Instruction for the data below: set down exactly the lines from the line with "Не прошло и" to the line with "spécifiques de votre", inclusive, and no others.

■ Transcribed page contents

'''

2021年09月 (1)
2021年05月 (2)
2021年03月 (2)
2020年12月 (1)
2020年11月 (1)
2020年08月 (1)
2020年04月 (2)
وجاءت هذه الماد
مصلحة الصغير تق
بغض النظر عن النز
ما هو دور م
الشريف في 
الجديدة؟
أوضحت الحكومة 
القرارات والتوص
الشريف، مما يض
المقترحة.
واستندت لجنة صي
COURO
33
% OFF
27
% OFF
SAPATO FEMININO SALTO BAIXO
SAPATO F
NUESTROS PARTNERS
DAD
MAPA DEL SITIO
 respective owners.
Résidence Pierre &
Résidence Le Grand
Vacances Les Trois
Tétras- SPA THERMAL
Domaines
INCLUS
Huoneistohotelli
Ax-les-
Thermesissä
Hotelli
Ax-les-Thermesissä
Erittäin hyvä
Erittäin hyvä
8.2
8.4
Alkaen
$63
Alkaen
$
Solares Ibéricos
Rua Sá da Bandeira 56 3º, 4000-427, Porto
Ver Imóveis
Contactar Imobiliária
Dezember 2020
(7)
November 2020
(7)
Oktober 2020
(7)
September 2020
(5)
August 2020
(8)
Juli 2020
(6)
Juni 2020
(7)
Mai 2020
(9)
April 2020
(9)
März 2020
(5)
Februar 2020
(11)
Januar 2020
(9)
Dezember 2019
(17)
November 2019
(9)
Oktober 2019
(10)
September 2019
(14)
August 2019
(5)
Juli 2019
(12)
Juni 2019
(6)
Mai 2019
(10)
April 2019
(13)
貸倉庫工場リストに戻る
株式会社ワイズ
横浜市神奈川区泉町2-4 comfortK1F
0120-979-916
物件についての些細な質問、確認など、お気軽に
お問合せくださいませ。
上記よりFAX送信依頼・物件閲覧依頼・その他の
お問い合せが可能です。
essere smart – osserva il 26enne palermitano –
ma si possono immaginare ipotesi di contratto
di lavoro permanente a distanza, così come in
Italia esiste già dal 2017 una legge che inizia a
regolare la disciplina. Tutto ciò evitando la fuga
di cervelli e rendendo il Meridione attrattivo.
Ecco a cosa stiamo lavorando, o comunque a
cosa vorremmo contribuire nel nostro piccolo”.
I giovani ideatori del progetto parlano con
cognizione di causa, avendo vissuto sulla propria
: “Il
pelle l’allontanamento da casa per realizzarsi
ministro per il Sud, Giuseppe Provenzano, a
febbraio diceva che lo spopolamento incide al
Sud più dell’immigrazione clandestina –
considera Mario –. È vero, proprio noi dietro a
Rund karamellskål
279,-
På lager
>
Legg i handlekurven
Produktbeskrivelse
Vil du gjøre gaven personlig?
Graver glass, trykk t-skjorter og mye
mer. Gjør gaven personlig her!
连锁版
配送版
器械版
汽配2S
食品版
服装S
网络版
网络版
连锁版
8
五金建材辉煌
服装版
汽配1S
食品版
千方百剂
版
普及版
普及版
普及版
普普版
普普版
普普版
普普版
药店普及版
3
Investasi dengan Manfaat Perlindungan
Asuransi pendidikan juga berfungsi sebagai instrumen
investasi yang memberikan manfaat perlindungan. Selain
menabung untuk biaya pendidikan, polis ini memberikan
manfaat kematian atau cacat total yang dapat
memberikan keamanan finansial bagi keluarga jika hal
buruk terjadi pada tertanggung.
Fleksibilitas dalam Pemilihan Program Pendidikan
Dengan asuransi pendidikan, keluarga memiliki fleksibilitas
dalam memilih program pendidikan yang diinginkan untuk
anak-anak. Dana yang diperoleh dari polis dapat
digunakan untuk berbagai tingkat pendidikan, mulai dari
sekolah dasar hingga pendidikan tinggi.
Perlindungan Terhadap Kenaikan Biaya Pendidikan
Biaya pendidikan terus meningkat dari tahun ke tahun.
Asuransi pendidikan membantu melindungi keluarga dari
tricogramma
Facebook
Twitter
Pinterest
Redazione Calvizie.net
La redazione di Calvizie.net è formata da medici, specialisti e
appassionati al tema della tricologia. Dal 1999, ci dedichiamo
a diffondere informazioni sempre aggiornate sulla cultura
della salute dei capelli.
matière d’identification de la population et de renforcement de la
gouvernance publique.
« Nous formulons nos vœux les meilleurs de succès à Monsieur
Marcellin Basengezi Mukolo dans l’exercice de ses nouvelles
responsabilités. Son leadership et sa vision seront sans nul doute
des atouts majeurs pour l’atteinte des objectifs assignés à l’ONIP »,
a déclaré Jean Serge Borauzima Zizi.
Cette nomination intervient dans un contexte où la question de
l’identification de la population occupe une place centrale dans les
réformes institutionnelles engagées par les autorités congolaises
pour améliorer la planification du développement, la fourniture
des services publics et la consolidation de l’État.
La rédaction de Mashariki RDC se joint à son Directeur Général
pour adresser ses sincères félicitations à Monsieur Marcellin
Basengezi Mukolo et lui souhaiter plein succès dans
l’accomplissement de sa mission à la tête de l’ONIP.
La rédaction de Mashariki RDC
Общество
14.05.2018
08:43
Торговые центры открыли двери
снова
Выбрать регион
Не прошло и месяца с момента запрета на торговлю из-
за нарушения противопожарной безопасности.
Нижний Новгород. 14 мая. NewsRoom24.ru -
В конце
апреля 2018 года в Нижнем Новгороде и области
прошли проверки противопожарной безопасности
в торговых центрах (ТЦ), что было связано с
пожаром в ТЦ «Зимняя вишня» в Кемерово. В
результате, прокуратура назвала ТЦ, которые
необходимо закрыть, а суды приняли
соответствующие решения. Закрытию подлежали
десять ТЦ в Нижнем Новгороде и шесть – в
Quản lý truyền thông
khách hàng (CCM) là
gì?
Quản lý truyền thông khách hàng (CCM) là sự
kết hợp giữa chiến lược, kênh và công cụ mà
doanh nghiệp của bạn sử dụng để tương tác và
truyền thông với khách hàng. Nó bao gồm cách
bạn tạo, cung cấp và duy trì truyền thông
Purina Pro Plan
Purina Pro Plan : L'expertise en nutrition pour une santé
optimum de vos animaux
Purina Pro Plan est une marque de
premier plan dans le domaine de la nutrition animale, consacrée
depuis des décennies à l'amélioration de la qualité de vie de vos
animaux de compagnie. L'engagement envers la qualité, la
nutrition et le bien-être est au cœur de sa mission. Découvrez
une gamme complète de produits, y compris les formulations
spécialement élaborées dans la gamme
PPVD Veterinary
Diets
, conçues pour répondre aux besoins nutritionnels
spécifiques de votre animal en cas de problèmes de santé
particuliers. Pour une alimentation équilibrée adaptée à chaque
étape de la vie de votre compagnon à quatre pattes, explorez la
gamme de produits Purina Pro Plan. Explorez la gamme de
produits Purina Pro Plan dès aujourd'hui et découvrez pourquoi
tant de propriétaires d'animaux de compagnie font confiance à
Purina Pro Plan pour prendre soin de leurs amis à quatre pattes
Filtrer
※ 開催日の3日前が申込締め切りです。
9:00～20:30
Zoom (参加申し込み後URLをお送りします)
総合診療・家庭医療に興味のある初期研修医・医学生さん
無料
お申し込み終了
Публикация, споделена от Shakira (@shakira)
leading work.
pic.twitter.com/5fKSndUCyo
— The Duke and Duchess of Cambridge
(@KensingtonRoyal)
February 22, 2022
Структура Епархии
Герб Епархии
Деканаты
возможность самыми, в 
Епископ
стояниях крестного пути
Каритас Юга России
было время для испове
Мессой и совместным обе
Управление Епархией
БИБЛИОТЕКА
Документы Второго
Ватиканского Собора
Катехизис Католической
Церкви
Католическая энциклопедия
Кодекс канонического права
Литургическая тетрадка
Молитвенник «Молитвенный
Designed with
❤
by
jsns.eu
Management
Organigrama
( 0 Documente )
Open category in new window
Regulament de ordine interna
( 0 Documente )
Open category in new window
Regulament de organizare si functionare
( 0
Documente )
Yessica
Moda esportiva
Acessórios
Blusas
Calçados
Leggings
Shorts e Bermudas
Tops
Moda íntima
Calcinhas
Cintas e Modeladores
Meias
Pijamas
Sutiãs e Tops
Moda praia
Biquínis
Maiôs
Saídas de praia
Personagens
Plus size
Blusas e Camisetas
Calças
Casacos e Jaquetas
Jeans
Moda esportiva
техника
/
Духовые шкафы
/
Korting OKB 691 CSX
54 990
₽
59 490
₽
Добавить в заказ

'''

■ Answer space
Не прошло и месяца с момента запрета на торговлю из-
за нарушения противопожарной безопасности.
Нижний Новгород. 14 мая. NewsRoom24.ru -
В конце
апреля 2018 года в Нижнем Новгороде и области
прошли проверки противопожарной безопасности
в торговых центрах (ТЦ), что было связано с
пожаром в ТЦ «Зимняя вишня» в Кемерово. В
результате, прокуратура назвала ТЦ, которые
необходимо закрыть, а суды приняли
соответствующие решения. Закрытию подлежали
десять ТЦ в Нижнем Новгороде и шесть – в
Quản lý truyền thông
khách hàng (CCM) là
gì?
Quản lý truyền thông khách hàng (CCM) là sự
kết hợp giữa chiến lược, kênh và công cụ mà
doanh nghiệp của bạn sử dụng để tương tác và
truyền thông với khách hàng. Nó bao gồm cách
bạn tạo, cung cấp và duy trì truyền thông
Purina Pro Plan
Purina Pro Plan : L'expertise en nutrition pour une santé
optimum de vos animaux
Purina Pro Plan est une marque de
premier plan dans le domaine de la nutrition animale, consacrée
depuis des décennies à l'amélioration de la qualité de vie de vos
animaux de compagnie. L'engagement envers la qualité, la
nutrition et le bien-être est au cœur de sa mission. Découvrez
une gamme complète de produits, y compris les formulations
spécialement élaborées dans la gamme
PPVD Veterinary
Diets
, conçues pour répondre aux besoins nutritionnels
spécifiques de votre animal en cas de problèmes de santé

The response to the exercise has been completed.